On 7/1/2014 4:42 PM, David Nyman wrote:
On 1 July 2014 22:33, meekerdb <[email protected]> wrote:

The point, again in principle at least, is that nothing *above*
the level of the basic ontology need be taken into account in the
evolution of states defined in terms of it; put simply, there is no
top-down causality.
Actually, causality, except in the no-spacelike influence, doesn't enter
into fundamental physics. Models are generally time-symmetric.
Well, I was trying to be short, hence "to put it simply". Would you
take issue with the preceding statement that "The point, again in
principle at least, is that nothing *above* the level of the basic
ontology need be taken into account in the evolution of states defined
in terms of it."? And if so, what essential difference would your
specific disagreement make to the point in question?

I agree with that.


It is for this reason that I've been pointing out
that whatever "levels" are posited above the basic ontology cannot
possess, in terms of the theory, any independent ontological
significance.
And are you saying that is different for comp?  That there's top-down
causality in comp?  What's "top"?
I'm saying that comp uses its basic ontological assumptions to
motivate an epistemology - i.e. a theory of knowledge and knowers.

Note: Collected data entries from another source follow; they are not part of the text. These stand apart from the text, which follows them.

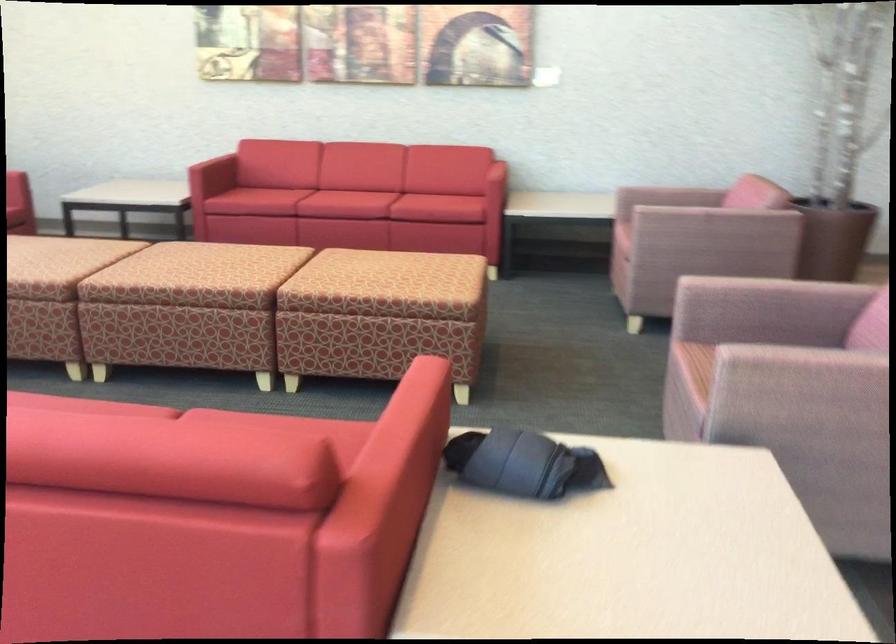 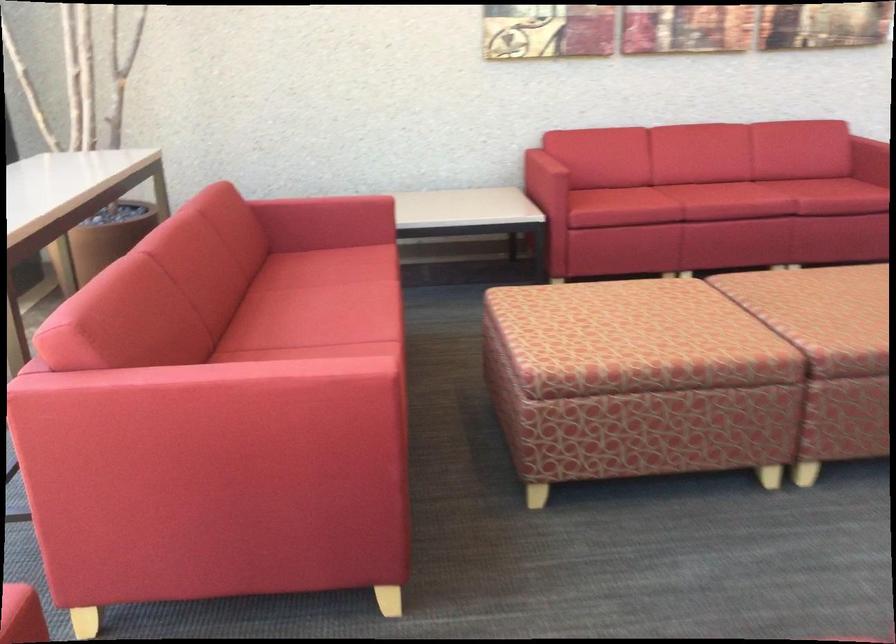 Locate, in the second image, the point that corresponds to point 325,187 in the first image.

(725, 201) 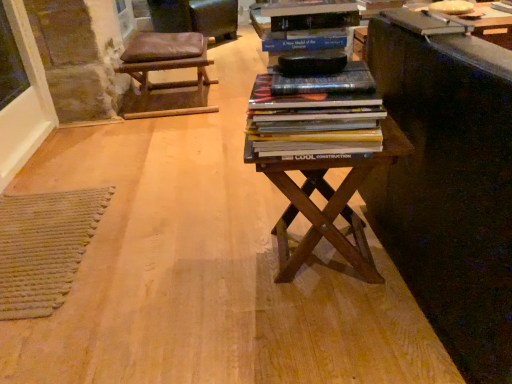 Find the location of `free space in front of brown leather stool at upper left`. free space in front of brown leather stool at upper left is located at coordinates (160, 134). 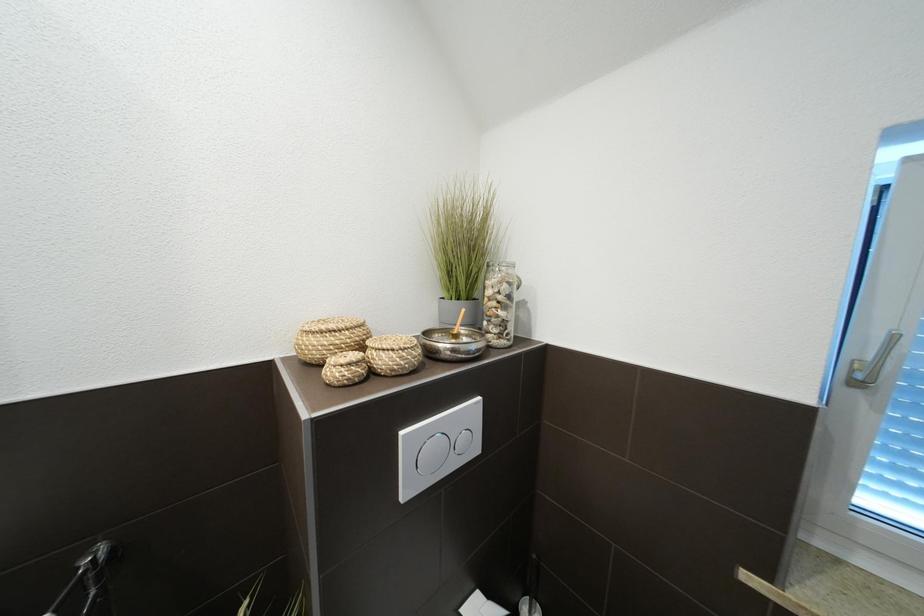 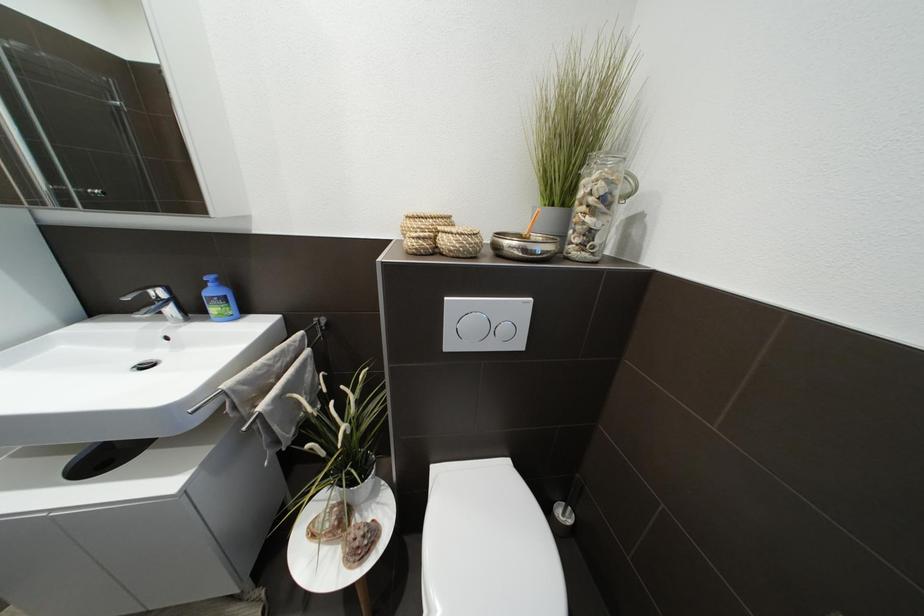 Based on the photo, the images are taken continuously from a first-person perspective. In which direction is your viewpoint rotating?

The camera's rotation is toward left-down. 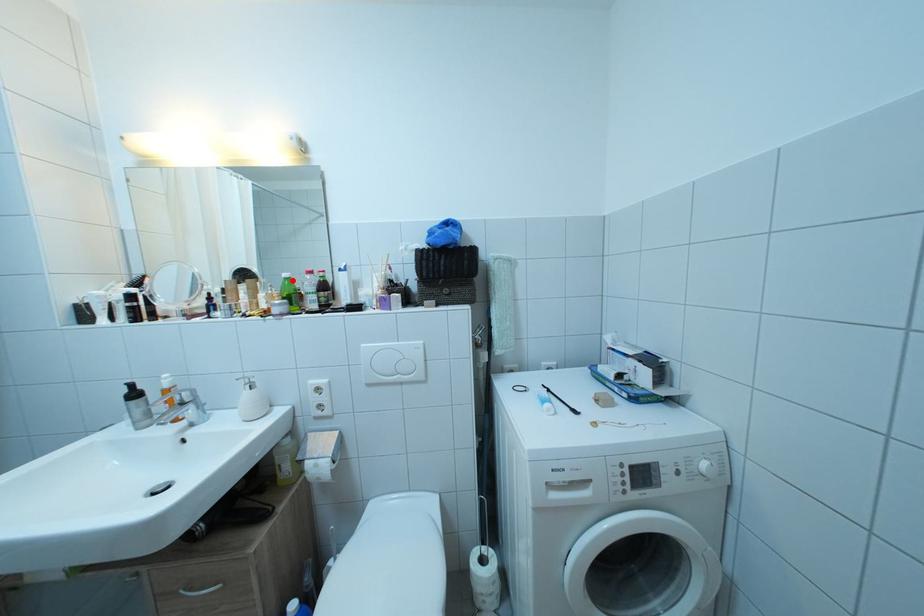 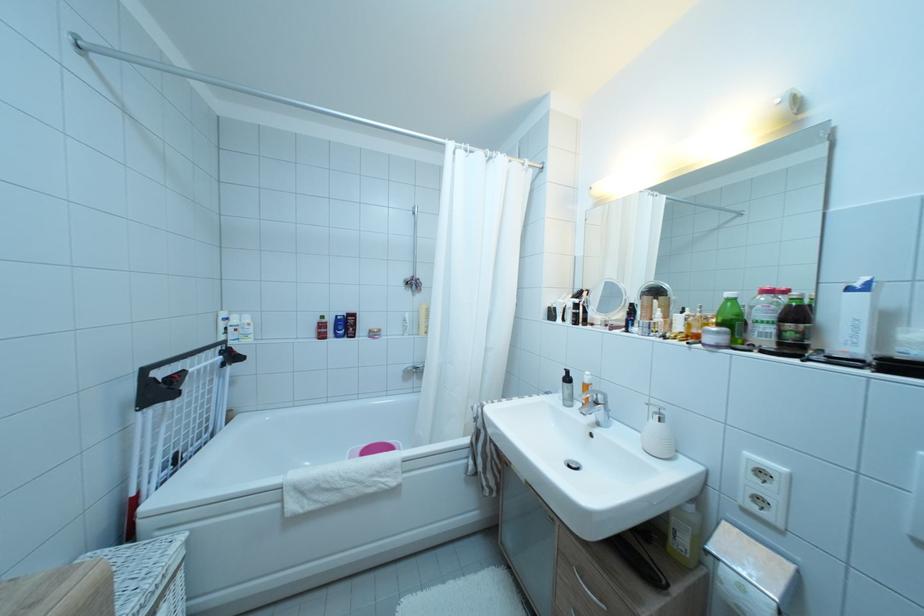 Locate, in the second image, the point that corresponds to the highlighted location in the first image.

(736, 300)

Well, it assumes one; although I'm not sure how the ontology of arithmetical realism motivated it. It assumes that provable+true=known. I don't think this is a good axiom in the sense of "obviously true". It's subject to Gettier's paradox. But there's nothing wrong with assuming a model and seeing where it leads.

Hence I'm suggesting that from this point on that the consequences of
this epistemology become irreducible to the original ontology;

?? I don't think I can parse that. The consequences of an epistemology are things known. An ontology is things that exist. So you're saying, things known become irreducible to things that exist? Were they reducible before, i.e. before the ontological assumption motivated the epistemology?

instead
the theory must hinge thereafter on the principled relations that can
be established between such knowers and the putative objects of their
knowledge.

OK.


Rather, what we *can* say is that such macroscopic, or composite,
phenomena as temperature or, for that matter, the neural correlates of
consciousness, are *explanatorily* relevant. We might go so far as to
describe these phenomena as epistemological integrations over the
ontological fundamentals. But if we do that the problem should become
painfully obvious: the theory in which we are working has no explicit
epistemological component.
I think you're confusing "epistemological" and "subjective".
I disagree. I'm using epistemological in the sense of what is
consequential on an explicit theory of knowledge and knowers. AFAIK
physics deploys no such explicit theory and relies on no such
consequences; in fact it seeks to be independent of any particular
such theory, which is tacitly regarded as being irrelevant to what is
to be explained. That is my criterion for distinguishing the two types
of theory I had in mind.

OK. Although, physics does struggle with that it means to observe something because observation is never as a superposition. It is assumed that we need to know about how humans work to answer this in detail.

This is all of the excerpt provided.